So here's my small one Person, one Room Network Setup.
I recently planned and built my pfSense box which can be found here:
https://forum.teksyndicate.com/t/what-hardware-to-get-for-pfsense-build/99146
But I will list all the parts here too.
As you will read in my pfSense thread I am in the unlucky position that the Modem only mode on the Router I wanted to use was removed with the oldest firmware version so I have 2 NATs right now but this is only temporally.
My Modem/first Router is a AVM FRITZ!Box 7430 (With the "real" router configured as Exposed Host)
Then I have of corse my router. The pfSense box. It has the following specs:
- ASUS N3150M-E (Intel Celeron N3150)
- 4GB DDR3 RAM
- 250GB Notebook HDD
- 2 cheap TP-Link Gigabit NICs (from other project)
- Fractal Core 1100
Comming soon:
- Intel Quad Gigabit NIC (should arrive in the next days)
- Fan controller (it can get really hot in summer)
Now there is only Snort running but I want to try out squid in the future.
To store my data I have my overkill-NAS running on unRAID because it is much easier then FreeNAS.
The specs of this NAS are:
- some MSI Z97-Board
- 32GB Crucial Ballistix Sport
- Intel Xeon E3-1246v3
- Fractal Define R5
- 1x6TB 1x4TB 3x2TB WD Red
- Samsung 850 Evo 250GB
- Be Quiet Fans (Because all of my Networking is in my room where I sleep, I am only 16 years old :D)

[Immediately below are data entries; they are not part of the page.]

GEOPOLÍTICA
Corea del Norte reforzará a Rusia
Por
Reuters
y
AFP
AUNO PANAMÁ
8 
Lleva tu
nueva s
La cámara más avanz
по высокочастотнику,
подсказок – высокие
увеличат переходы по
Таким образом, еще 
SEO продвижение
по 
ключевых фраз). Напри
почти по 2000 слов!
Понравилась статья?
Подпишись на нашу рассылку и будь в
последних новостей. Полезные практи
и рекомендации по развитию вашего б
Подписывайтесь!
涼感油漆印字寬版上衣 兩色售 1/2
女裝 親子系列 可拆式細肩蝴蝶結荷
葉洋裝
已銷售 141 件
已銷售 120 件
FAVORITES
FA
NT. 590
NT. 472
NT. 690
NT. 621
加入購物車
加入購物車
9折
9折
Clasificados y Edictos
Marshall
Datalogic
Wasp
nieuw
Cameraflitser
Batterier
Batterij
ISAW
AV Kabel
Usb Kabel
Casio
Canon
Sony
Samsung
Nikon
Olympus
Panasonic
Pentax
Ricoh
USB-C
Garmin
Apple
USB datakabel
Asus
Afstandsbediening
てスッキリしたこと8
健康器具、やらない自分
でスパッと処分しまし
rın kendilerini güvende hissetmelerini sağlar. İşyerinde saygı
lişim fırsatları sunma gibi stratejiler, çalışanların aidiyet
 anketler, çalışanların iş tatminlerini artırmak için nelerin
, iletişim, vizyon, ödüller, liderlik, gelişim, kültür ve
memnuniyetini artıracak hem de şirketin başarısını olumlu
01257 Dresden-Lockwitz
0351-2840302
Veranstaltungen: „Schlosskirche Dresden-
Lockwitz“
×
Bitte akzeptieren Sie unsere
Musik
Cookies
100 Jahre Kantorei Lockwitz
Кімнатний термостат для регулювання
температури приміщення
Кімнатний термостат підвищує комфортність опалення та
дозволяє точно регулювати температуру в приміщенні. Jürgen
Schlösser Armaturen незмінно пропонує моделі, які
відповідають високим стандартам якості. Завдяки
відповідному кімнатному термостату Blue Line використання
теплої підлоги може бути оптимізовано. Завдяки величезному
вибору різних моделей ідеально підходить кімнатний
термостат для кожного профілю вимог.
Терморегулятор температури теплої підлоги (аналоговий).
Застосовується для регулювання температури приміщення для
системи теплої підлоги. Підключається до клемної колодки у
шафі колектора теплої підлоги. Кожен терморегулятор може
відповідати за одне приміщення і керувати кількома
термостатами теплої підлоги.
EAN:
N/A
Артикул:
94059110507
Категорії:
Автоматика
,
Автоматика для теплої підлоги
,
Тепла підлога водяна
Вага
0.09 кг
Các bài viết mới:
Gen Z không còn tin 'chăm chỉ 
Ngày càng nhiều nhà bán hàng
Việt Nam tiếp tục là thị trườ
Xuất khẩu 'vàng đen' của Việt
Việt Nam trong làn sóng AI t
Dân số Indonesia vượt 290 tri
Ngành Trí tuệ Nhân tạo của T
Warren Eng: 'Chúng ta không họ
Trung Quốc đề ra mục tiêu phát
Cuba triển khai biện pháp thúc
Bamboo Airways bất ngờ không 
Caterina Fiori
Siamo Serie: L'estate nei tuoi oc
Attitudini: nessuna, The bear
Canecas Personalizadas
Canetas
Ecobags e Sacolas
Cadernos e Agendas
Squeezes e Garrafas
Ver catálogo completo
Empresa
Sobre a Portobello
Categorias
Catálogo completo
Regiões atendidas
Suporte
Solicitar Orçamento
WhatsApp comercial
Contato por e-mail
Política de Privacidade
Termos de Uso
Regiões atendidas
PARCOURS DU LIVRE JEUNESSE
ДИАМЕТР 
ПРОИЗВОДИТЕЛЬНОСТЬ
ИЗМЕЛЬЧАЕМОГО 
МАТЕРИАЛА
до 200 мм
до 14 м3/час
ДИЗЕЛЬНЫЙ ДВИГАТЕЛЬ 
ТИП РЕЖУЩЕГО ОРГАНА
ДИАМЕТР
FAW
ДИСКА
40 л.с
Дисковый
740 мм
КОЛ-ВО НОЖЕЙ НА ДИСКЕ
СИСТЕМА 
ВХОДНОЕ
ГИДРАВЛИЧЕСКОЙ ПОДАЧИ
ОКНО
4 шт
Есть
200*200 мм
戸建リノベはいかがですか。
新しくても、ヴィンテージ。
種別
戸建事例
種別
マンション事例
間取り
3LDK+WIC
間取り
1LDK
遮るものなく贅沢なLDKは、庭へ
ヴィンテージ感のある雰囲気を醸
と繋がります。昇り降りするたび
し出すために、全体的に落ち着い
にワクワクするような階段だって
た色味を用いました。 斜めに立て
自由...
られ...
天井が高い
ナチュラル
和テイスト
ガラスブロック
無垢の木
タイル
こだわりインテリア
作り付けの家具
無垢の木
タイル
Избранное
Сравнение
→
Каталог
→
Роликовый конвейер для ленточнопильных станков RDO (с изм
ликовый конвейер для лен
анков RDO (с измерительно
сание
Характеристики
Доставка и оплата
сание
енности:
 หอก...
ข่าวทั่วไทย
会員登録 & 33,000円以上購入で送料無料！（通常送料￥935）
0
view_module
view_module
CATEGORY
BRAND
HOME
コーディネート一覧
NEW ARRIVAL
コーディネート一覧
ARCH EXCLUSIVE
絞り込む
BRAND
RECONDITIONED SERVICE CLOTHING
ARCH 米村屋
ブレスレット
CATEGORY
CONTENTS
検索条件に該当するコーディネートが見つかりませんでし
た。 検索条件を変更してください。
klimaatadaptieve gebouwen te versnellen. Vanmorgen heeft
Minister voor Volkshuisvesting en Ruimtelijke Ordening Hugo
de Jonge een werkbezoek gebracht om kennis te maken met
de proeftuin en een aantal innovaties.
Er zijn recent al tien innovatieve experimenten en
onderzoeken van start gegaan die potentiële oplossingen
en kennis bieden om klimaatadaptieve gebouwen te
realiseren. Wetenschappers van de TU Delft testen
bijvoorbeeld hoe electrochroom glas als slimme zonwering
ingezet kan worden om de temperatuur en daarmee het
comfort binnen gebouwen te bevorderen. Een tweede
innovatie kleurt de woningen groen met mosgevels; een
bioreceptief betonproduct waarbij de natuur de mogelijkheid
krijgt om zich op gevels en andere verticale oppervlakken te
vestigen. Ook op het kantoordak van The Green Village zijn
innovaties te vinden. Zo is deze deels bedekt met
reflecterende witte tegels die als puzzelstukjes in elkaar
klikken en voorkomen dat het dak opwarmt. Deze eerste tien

The NAS is running some VMs and Docker containers.
My Switch is a unmanaged Netgear ProSafe 16 Port Gigabit switch (nothing special)
As AP I have one AVM FRITZ!Box 4790 (Main AP)
And one DrayTek VigorAP 800 (for Guest WIFI and Range Wifi (2.4 GHz) in the whole house)
Other Devices in my Network (not that important):
- PC1
- PC2
- Notebook1
- Notebook2
- Tablet1
- Tablet2
- Smartphone
- ...
I have images uploaded there because I can only add 2 images here: https://files.acrobat.com/a/preview/1830d235-a435-48e8-9400-c1ef093cf414
Sorry for the bad quality :D
How are the speeds with pfSense doing the coreswitching? - it's usually not preferred to let it do the job of a switch
Sadly pretty much everything is on WiFi as most of the computers are upstairs and the modem/router is downstairs, except my mother computer which is in the same room but she uses WiFi on purpose because she thinks it is better. I'd like to use Ethernet but the layout of the house wouldn't make it easy unless we get the modem moved upstairs.
The standard network benchmark is iperf.
This is my home network about a month ago. Since then I have added another camera. Its an evolution as I am always tweaking it.
Use a Ethernet over Power plug. I use them myself and performance is fine and they're more stable than WiFi.
Kinda done shitty I guess but it will be clear enough I think. Switches are mostly there to reduce cable clutter because I could do with less.
Good to see this thread come back. I've gone almost full Docker since last time. Finally got around to replacing pfsense that I've not been too happy with.
There are actually only 4 or so wired devices here. All of the clutter is VMs and containers.
Nothin' fancy for me. Model + ASUS Router running DD WRT.
Ignore the random ethernet cable + pi2. Normally not there. In process of checking if my Arch install on it is working.
Do not have any pictures, so I will just describe it.
Cable modem --- pfsense runing on a old AMD Athlon 64 dual core HP office pc I purchased with no hard drive and 2 gig of ram for $35 Canadian added intel nic pci for another $35. ---- netgear 8 port switch, this is wired to 3 pcs and wired to a wireless access point using a asus N53 wifi modem the wifi is for phones and laptops.
Was wondering if anyone knew of a way to make it so the asus n53 wifi could not see the rest of the network. That way if the wifi is hacked then they would not be able to see what is on the rest of the network.
Easy, if the wireless interface is part of a bridge then take it out and make it it's own interface. Then create a firewall rule on the wireless interface to allow any to any, then above that create a deny rule for any to the LAN subnet. Now it will be able to access the internet but won't be able to access the LAN. If you want to allow some access just add more rules above the deny rule.
Still learning pfsence and how it works, could you please give me more details or point me to a web sit, my searches have lead me to frustration. I am most likely giving google the wrong info for the search
Is the wifi part of a bridge or on it's own interface?
The asus n53 is connected to the netgear 8 port switch and all the computers are connected to the netgear 8 port switch
The netgear switch is connected to the pfsense router.